Forschung am CPC-M - Fluch und Segen der Beatmung bei Frühgeborenen

Forschung am CPC-M

Fluch und Segen der Beatmung bei Frühgeborenen

Sauerstoff für Frühchen – überlebenswichtig, aber mit Folgen für die Lungenfunktion der Kinder

Es ist eine Art Teufelskreis in der Neonatologie, der Neugeborenenmedizin:

Weil die Lunge bei Frühgeborenen noch nicht reif genug ist, entwickelt sich das sogenannte Atemnotsyndrom und die  Babys können nicht selbständig atmen. Die Frühchen, wie Eltern und Mediziner die kleinsten Patienten liebevoll nennen, müssen deswegen künstlich beatmet werden. Die Belastung durch die Sauerstofftherapie aber führt wiederum zu einer chronischen Lungenerkrankung, der Bronchopulmonalen Dysplasie (BPD). Die BPD macht die Kinder anfällig für weitere Atemwegserkrankungen und schränkt ihre Lungenfunktion ein. Das Team um Dr.
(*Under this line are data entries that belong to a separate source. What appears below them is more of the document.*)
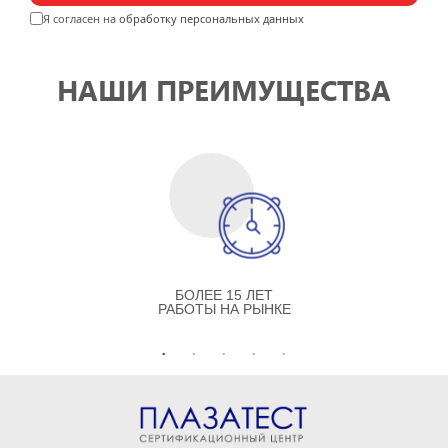
Я согласен на
обработку персональных данных
НАШИ ПРЕИМУЩЕСТВА
БОЛЕЕ 15 ЛЕТ
РАБОТЫ НА РЫНКЕ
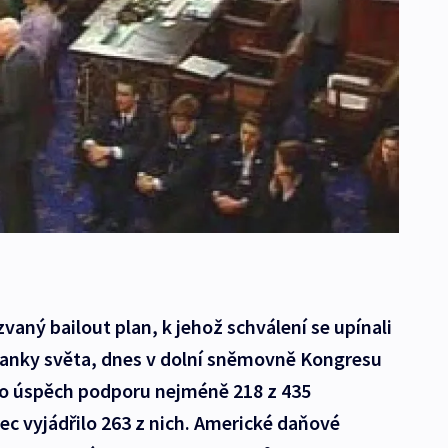
aný bailout plan, k jehož schválení se upínali
 banky světa, dnes v dolní sněmovně Kongresu
ro úspěch podporu nejméně 218 z 435
c vyjádřilo 263 z nich. Americké daňové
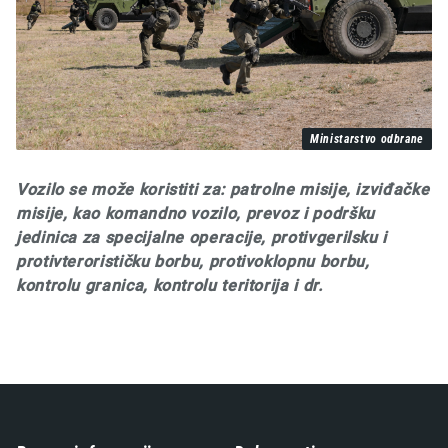
Ministarstvo odbrane
Vozilo se može koristiti za: patrolne misije, izviđačke
misije, kao komandno vozilo, prevoz i podršku
jedinica za specijalne operacije, protivgerilsku i
protivterorističku borbu, protivoklopnu borbu,
kontrolu granica, kontrolu teritorija i dr.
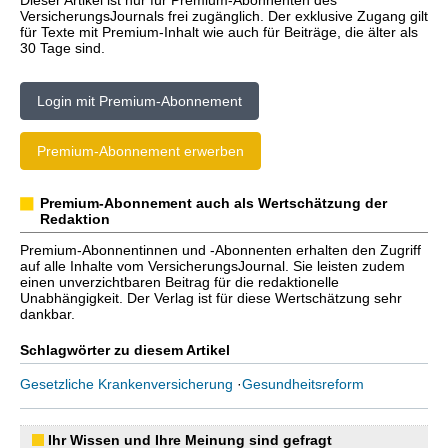
Dieser Artikel ist nur für Premium-Abonnenten des
VersicherungsJournals frei zugänglich. Der exklusive Zugang gilt
für Texte mit Premium-Inhalt wie auch für Beiträge, die älter als
30 Tage sind.
Login mit Premium-Abonnement
Premium-Abonnement erwerben
Premium-Abonnement auch als Wertschätzung der
Redaktion
Premium-Abonnentinnen und -Abonnenten erhalten den Zugriff
auf alle Inhalte vom VersicherungsJournal. Sie leisten zudem
einen unverzichtbaren Beitrag für die redaktionelle
Unabhängigkeit. Der Verlag ist für diese Wertschätzung sehr
dankbar.
Schlagwörter zu diesem Artikel
Gesetzliche Krankenversicherung
·
Gesundheitsreform
Ihr Wissen und Ihre Meinung sind gefragt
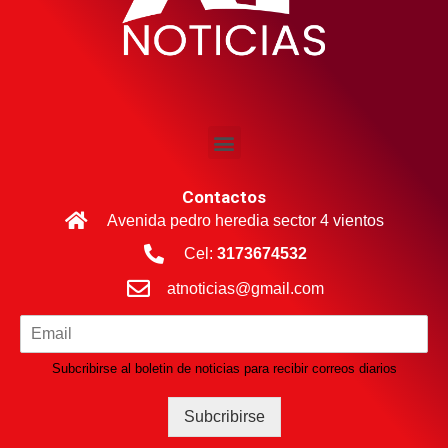
Contactos
Avenida pedro heredia sector 4 vientos
Cel:
3173674532
atnoticias@gmail.com
Subcribirse al boletin de noticias para recibir correos diarios
Subcribirse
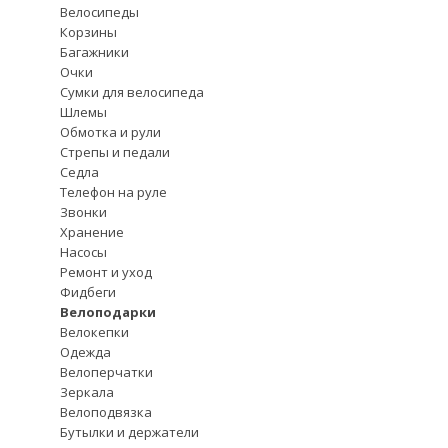
Велосипеды
Корзины
Багажники
Очки
Сумки для велосипеда
Шлемы
Обмотка и рули
Стрепы и педали
Седла
Телефон на руле
Звонки
Хранение
Насосы
Ремонт и уход
Фидбеги
Велоподарки
Велокепки
Одежда
Велоперчатки
Зеркала
Велоподвязка
Бутылки и держатели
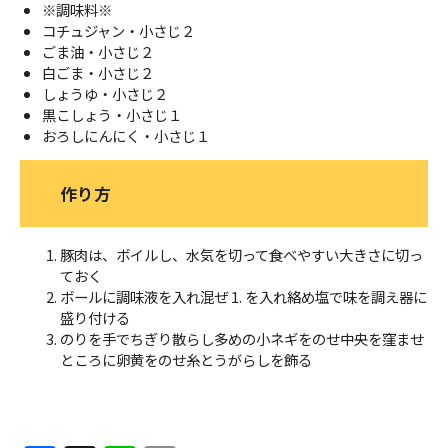
※調味料※
コチュジャン・小さじ２
ごま油・小さじ２
白ごま・小さじ２
しょうゆ・小さじ２
黒こしょう・小さじ１
おろしにんにく・小さじ１
作り方
豚肉は、ボイルし、水気を切って食べやすい大きさに切っ
ておく
ボールに調味液を入れ混ぜ 1. を入れ絡め塩で味を調え器に
盛り付ける
のりを手でちぎり散らし多めの小ネギをのせ中央を窪ませ
ところに卵黄をのせ糸とうがらしを飾る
Anne Hilgendorff will mit der AIRR-Studie herausfinden, ob und wie dieser „Teufelskreis“ durchbrochen werden kann:

„Wir wollen besser verstehen und früher diagnostizieren, was wir die chronische Lungenerkrankung des Frühgeborenen nennen, die BPD, so dass wir den Kindern morgen im Kreißsaal sagen können: Wir können Dich besser begleiten und langfristige Komplikationen vermeiden.“

PD Dr. Anne Hilgendorff

Bronchopulmonale Dysplasie – früher erkennen, besser behandeln

Das Problem bei Frühgeborenen und BPD: Bis jetzt kann nur sehr spät diagnostiziert werden, welches Baby die Lungenerkrankung entwickelt und welches nicht. Ebenso fehlt ein ausreichendes Verständnis für die molekularen Mechanismen, die der BPD zugrunde liegen:

Was behindert die alveolare und kapilläre Entwicklung in der Lunge der Frühchen? Wie können wir diese Schädigungen möglichst früh feststellen?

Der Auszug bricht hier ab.